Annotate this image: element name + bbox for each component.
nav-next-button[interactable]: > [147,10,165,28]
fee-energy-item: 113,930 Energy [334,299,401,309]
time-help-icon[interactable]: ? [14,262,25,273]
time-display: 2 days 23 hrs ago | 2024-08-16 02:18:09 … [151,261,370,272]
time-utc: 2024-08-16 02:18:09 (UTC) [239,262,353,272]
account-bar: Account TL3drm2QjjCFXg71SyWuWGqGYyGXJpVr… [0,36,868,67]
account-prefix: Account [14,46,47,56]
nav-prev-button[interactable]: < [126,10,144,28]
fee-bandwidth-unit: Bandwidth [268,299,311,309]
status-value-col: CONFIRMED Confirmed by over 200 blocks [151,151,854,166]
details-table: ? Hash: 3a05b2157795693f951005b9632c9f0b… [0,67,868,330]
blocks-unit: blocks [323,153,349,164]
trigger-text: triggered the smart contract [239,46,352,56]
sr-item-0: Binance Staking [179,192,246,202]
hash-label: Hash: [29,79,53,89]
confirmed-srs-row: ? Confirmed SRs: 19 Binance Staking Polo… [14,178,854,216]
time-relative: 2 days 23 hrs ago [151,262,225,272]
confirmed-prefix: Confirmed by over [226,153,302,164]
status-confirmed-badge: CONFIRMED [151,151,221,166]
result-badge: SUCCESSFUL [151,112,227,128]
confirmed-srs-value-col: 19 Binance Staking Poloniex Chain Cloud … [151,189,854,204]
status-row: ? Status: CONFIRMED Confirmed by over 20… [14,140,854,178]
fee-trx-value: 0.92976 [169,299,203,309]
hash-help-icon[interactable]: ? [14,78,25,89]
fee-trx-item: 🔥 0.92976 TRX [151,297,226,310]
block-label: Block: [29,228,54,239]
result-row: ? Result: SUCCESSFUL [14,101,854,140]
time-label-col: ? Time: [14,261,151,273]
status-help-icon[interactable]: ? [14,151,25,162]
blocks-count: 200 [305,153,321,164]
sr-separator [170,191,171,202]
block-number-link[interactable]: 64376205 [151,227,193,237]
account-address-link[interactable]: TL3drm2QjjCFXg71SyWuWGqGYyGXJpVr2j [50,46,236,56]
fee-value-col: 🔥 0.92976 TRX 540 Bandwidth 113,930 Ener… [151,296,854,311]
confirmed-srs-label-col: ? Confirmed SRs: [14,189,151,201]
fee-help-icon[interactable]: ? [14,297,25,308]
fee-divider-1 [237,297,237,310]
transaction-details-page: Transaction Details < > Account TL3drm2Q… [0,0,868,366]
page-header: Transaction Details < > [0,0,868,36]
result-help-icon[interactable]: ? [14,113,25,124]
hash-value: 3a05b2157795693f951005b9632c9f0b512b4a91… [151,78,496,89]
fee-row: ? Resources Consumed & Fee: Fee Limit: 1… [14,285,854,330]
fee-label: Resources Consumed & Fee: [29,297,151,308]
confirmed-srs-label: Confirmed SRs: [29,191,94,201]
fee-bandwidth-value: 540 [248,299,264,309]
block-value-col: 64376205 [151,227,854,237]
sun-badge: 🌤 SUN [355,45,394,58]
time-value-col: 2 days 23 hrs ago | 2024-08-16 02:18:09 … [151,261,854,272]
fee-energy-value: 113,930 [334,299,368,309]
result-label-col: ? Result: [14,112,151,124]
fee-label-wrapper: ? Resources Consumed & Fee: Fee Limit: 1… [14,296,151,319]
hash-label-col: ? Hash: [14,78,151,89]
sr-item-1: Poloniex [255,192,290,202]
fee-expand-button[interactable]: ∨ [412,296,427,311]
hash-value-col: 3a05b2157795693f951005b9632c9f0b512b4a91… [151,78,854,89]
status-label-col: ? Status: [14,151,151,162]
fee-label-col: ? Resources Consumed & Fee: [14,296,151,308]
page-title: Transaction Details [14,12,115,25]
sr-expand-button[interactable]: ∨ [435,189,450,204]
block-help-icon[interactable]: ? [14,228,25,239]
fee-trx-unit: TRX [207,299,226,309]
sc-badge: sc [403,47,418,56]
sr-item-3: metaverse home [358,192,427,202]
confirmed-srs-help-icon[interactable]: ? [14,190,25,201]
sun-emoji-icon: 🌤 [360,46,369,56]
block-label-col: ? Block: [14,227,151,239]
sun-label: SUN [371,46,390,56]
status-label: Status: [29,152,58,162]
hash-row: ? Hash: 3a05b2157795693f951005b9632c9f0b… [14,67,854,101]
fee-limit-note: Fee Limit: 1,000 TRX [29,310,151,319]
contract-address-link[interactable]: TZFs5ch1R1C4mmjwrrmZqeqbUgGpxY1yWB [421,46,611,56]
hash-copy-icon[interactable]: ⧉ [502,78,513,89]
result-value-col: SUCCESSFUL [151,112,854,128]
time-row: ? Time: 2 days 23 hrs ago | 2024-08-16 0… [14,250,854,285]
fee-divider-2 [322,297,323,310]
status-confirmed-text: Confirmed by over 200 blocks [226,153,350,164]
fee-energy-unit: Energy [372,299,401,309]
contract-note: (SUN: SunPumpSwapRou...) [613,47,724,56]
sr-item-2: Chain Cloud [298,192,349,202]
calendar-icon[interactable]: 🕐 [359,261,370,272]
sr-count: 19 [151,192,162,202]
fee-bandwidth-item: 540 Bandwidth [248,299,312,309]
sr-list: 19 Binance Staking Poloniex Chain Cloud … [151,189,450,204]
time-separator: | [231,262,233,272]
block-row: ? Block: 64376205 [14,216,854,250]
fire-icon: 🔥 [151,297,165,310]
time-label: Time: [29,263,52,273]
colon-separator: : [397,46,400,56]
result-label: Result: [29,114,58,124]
===============
> [What to do] In the listing, find every line with the word "note" and return it.

> [Solution to the exercise]
fee-limit-note: Fee Limit: 1,000 TRX [29,310,151,319]
contract-note: (SUN: SunPumpSwapRou...) [613,47,724,56]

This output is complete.